* WORK INSTRUCTIONS
Needed from the data below: every line from the one with "8 (800) 707-11-35" up to and including the one with "勉強が苦手な子を短期間で点数アップに導くのは誰に", repeated exactly and with nothing else.

== DATA FOR THIS TASK

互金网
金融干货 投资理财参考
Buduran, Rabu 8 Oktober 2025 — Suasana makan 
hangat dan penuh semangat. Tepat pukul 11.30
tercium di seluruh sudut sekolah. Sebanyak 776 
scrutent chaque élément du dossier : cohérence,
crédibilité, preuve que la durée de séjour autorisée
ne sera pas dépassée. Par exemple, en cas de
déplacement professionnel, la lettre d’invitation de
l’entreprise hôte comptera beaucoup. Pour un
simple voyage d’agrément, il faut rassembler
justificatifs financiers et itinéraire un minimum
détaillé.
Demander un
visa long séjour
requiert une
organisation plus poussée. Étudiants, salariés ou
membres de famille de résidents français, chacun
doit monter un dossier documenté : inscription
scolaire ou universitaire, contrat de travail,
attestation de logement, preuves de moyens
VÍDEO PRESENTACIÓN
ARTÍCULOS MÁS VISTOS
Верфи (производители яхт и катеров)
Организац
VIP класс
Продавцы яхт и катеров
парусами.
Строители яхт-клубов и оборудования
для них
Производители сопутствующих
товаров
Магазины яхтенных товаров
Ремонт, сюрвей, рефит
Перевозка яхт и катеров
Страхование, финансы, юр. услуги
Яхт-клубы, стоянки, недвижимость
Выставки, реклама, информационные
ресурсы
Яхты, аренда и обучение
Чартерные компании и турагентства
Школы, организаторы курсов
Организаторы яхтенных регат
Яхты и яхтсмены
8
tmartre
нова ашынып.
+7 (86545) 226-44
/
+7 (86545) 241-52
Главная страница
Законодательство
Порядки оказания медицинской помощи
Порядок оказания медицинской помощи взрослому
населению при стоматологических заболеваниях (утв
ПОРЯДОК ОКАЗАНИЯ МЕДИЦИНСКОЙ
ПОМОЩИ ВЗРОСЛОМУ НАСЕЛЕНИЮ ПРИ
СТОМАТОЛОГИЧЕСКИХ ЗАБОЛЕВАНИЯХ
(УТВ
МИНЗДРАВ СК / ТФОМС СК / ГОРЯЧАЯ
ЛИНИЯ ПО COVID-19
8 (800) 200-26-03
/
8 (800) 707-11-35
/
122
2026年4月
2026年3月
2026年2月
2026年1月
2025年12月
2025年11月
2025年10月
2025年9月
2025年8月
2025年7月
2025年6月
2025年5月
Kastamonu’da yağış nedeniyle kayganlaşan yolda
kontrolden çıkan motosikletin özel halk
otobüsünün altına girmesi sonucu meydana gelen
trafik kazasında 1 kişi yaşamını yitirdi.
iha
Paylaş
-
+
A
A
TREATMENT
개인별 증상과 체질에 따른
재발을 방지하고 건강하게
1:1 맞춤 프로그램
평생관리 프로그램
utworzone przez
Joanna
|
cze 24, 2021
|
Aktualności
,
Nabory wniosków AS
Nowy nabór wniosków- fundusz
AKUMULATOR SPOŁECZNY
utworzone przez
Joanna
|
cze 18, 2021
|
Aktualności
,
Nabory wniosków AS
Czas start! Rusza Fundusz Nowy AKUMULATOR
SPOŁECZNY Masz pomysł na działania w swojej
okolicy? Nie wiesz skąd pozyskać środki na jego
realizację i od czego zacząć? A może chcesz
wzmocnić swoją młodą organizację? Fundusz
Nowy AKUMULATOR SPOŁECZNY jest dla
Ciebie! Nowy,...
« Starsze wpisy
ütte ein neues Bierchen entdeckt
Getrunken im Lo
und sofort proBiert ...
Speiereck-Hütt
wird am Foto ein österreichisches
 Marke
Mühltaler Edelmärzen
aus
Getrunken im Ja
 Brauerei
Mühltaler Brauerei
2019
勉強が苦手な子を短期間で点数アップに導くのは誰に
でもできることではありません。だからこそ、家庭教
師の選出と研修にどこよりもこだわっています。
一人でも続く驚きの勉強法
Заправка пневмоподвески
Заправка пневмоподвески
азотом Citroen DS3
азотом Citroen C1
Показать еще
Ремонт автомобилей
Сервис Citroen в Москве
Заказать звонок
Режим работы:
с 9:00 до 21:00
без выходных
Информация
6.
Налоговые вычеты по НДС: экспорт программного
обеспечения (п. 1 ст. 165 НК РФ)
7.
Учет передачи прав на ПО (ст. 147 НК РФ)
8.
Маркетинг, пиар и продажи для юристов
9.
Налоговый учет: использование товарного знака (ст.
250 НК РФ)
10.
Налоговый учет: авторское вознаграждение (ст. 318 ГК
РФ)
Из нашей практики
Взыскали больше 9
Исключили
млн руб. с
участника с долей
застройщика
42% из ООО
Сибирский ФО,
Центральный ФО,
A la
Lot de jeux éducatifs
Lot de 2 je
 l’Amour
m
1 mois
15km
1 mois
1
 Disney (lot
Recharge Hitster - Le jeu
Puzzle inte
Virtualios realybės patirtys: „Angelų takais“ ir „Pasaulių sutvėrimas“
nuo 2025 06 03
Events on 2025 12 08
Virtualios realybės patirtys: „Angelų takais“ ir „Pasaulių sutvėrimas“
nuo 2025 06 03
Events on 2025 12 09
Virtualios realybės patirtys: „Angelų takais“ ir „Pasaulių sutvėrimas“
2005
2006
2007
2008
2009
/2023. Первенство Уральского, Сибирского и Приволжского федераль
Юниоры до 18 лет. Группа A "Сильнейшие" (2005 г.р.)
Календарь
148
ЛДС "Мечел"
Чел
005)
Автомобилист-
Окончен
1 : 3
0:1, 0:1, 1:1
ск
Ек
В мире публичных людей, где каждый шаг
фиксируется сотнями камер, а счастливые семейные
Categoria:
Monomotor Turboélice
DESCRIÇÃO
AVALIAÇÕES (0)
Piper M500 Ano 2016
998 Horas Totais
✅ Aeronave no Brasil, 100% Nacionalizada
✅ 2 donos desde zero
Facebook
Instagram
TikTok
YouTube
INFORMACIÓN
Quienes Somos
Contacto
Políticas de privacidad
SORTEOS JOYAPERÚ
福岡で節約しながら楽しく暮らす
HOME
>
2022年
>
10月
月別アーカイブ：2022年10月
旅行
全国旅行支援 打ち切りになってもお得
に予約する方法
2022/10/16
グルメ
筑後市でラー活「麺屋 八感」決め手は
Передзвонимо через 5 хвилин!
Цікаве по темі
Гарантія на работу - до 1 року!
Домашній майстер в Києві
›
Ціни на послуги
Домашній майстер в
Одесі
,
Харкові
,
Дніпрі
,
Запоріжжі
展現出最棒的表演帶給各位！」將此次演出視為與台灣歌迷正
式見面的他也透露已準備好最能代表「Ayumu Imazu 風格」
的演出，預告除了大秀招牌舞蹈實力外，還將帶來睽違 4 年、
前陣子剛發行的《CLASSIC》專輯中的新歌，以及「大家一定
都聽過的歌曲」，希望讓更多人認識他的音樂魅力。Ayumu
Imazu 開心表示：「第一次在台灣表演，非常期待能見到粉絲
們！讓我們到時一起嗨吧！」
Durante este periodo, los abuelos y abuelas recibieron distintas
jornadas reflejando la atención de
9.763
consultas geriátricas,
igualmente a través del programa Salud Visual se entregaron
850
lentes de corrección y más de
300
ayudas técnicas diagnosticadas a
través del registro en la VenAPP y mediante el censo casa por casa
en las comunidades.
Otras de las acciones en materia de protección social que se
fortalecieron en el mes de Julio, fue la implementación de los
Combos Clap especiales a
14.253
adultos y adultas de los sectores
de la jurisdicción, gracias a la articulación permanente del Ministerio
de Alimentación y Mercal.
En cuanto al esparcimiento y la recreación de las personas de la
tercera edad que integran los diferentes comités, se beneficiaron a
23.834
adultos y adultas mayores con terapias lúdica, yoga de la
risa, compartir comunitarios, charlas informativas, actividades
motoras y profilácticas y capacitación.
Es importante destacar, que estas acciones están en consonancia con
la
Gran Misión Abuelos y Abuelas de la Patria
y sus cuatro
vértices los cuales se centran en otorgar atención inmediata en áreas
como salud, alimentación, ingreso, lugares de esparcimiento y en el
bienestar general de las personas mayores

====

* SOLUTION
8 (800) 707-11-35
/
122
2026年4月
2026年3月
2026年2月
2026年1月
2025年12月
2025年11月
2025年10月
2025年9月
2025年8月
2025年7月
2025年6月
2025年5月
Kastamonu’da yağış nedeniyle kayganlaşan yolda
kontrolden çıkan motosikletin özel halk
otobüsünün altına girmesi sonucu meydana gelen
trafik kazasında 1 kişi yaşamını yitirdi.
iha
Paylaş
-
+
A
A
TREATMENT
개인별 증상과 체질에 따른
재발을 방지하고 건강하게
1:1 맞춤 프로그램
평생관리 프로그램
utworzone przez
Joanna
|
cze 24, 2021
|
Aktualności
,
Nabory wniosków AS
Nowy nabór wniosków- fundusz
AKUMULATOR SPOŁECZNY
utworzone przez
Joanna
|
cze 18, 2021
|
Aktualności
,
Nabory wniosków AS
Czas start! Rusza Fundusz Nowy AKUMULATOR
SPOŁECZNY Masz pomysł na działania w swojej
okolicy? Nie wiesz skąd pozyskać środki na jego
realizację i od czego zacząć? A może chcesz
wzmocnić swoją młodą organizację? Fundusz
Nowy AKUMULATOR SPOŁECZNY jest dla
Ciebie! Nowy,...
« Starsze wpisy
ütte ein neues Bierchen entdeckt
Getrunken im Lo
und sofort proBiert ...
Speiereck-Hütt
wird am Foto ein österreichisches
 Marke
Mühltaler Edelmärzen
aus
Getrunken im Ja
 Brauerei
Mühltaler Brauerei
2019
勉強が苦手な子を短期間で点数アップに導くのは誰に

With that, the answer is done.